Der Bundesfinanzhof hat am 11.4.2024 unter dem Aktenzeichen VI R 1/22 entschieden, wie die Steuerfreiheit von Nachtarbeitszuschlägen bei Bereitschaftsdiensten zu bemessen ist und dabei seine bisherige Rechtsprechung aus dem Jahr 2002 ausdrücklich aufgegeben.

Der aktuelle Entscheidungssachverhalt verdeutlicht, worauf es ankommt: Im vorliegenden Fall betrieb die Klägerin, eine Förderschule mit Internat, eine Einrichtung, in der Kinder und Jugendliche mit Beeinträchtigungen auch in der Nacht betreut wurden. Die Beschäftigten der Klägerin leisteten neben ihrer regelmäßigen Arbeitszeit Bereitschaftsdienste in den Nachtstunden, die nach arbeitsvertraglichen Regelungen gesondert entlohnt wurden.
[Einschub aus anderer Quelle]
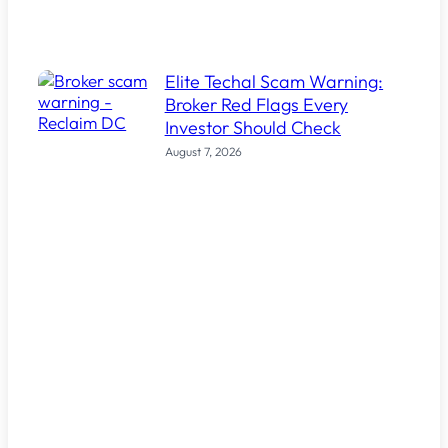
Elite Techal Scam Warning:
Broker Red Flags Every
Investor Should Check
August 7, 2026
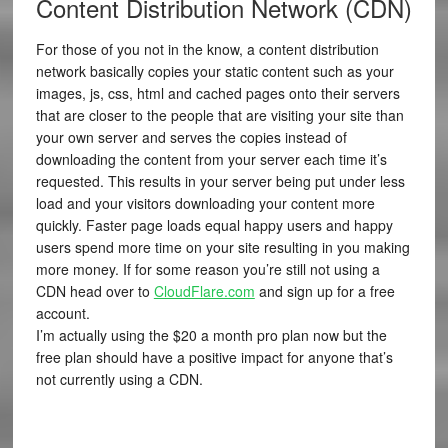
Content Distribution Network (CDN)
For those of you not in the know, a content distribution
network basically copies your static content such as your
images, js, css, html and cached pages onto their servers
that are closer to the people that are visiting your site than
your own server and serves the copies instead of
downloading the content from your server each time it’s
requested. This results in your server being put under less
load and your visitors downloading your content more
quickly. Faster page loads equal happy users and happy
users spend more time on your site resulting in you making
more money. If for some reason you’re still not using a
CDN head over to
CloudFlare.com
and sign up for a free
account.
I’m actually using the $20 a month pro plan now but the
free plan should have a positive impact for anyone that’s
not currently using a CDN.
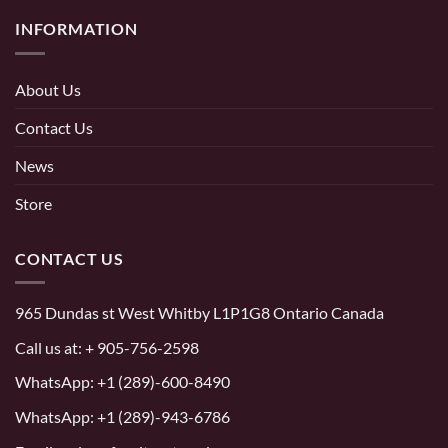
INFORMATION
About Us
Contact Us
News
Store
CONTACT US
965 Dundas st West Whitby L1P1G8 Ontario Canada
Call us at:
+ 905-756-2598
WhatsApp:
+1 (289)-600-8490
WhatsApp: +1 (289)-943-6786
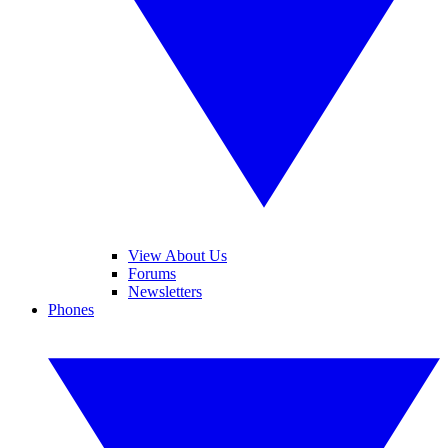
View About Us
Forums
Newsletters
Phones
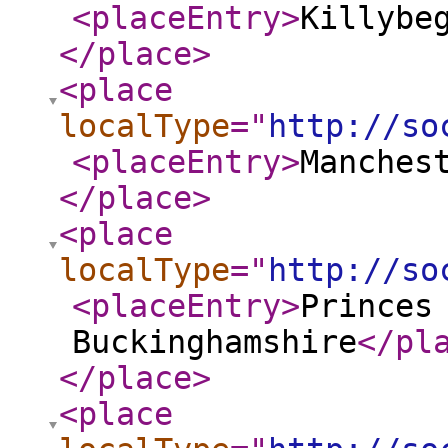
<placeEntry
>
Killybe
</place
>
<place
localType
="
http://so
<placeEntry
>
Manches
</place
>
<place
localType
="
http://so
<placeEntry
>
Princes
Buckinghamshire
</pl
</place
>
<place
Die Zeit der nächtlichen Bereitschaft wurde nur zu 25 Prozent als Arbeitszeit anerkannt und entsprechend faktorisiert. Zusätzlich erhielten die Mitarbeiter für diese Zeiten Zuschläge in Höhe von 15 Prozent ihres individuellen Tabellenentgelts. Während das Finanzamt die Steuerfreiheit dieser Zuschläge auf das reduzierte Bereitschaftsdienstentgelt beschränken wollte, vertrat die Klägerin die Ansicht, dass die Zuschläge nach dem vollen Tabellenentgelt steuerfrei bleiben müssten.
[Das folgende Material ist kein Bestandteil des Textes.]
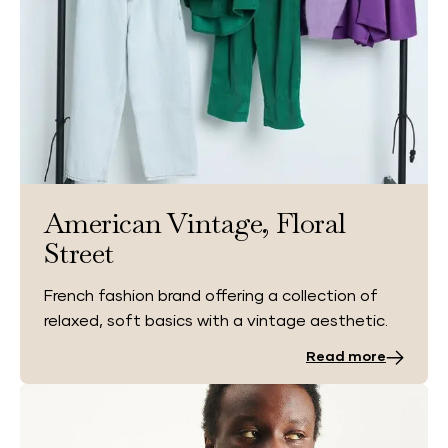
American Vintage, Floral
Street
French fashion brand offering a collection of
relaxed, soft basics with a vintage aesthetic.
Read more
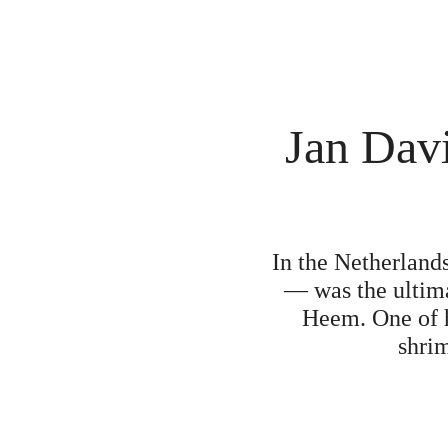
Jan Davi
In the Netherlands
— was the ultima
Heem. One of hi
shrim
Der Bundesfinanzhof bestätigte die Auffassung der Klägerin und entschied, dass die Steuerfreiheit der Zuschläge sich nach dem Grundlohn, also dem laufenden Arbeitslohn für die regelmäßige Arbeitszeit, bemisst und nicht nach dem Bereitschaftsdienstentgelt. Der Grundlohn ist der laufende Arbeitslohn, der dem Arbeitnehmer bei seiner regelmäßigen Arbeitszeit zusteht. Voraussetzung für die Steuerbefreiung ist zudem, dass die Zuschläge zusätzlich zum Grundlohn gezahlt werden und zweckbestimmt sind, das heißt, sie müssen ausschließlich für die tatsächlich geleistete Sonntags-, Feiertags- oder Nachtarbeit gewährt werden. Es kommt dabei nicht darauf an, ob die Tätigkeit während der begünstigten Zeiten besonders belastend war oder nicht. Entscheidend ist lediglich, dass die Arbeit zu diesen Zeiten erbracht wurde.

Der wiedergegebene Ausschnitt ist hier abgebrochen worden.